The problem :: Using the listing below, set down exactly the lines starting at the line that contains "Licítanse as obras de 79 novas vivendas" and ending at the line that contains "7 AGOSTO, 2026", both included, and no others.

Data ::
++++++
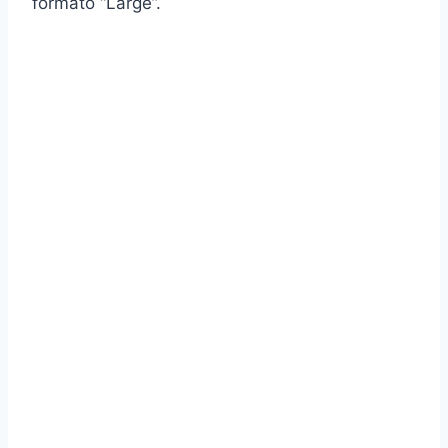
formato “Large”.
++++++
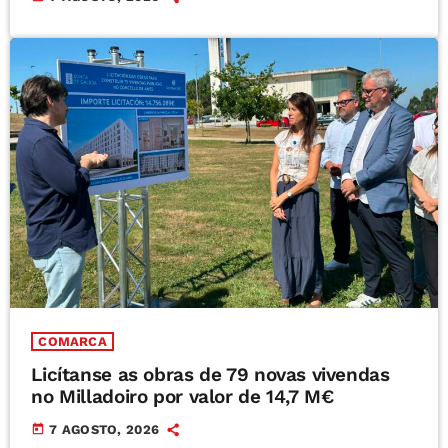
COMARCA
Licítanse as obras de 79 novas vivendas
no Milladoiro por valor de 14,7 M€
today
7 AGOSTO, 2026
++++++
Task answer ::
Licítanse as obras de 79 novas vivendas
no Milladoiro por valor de 14,7 M€
today
7 AGOSTO, 2026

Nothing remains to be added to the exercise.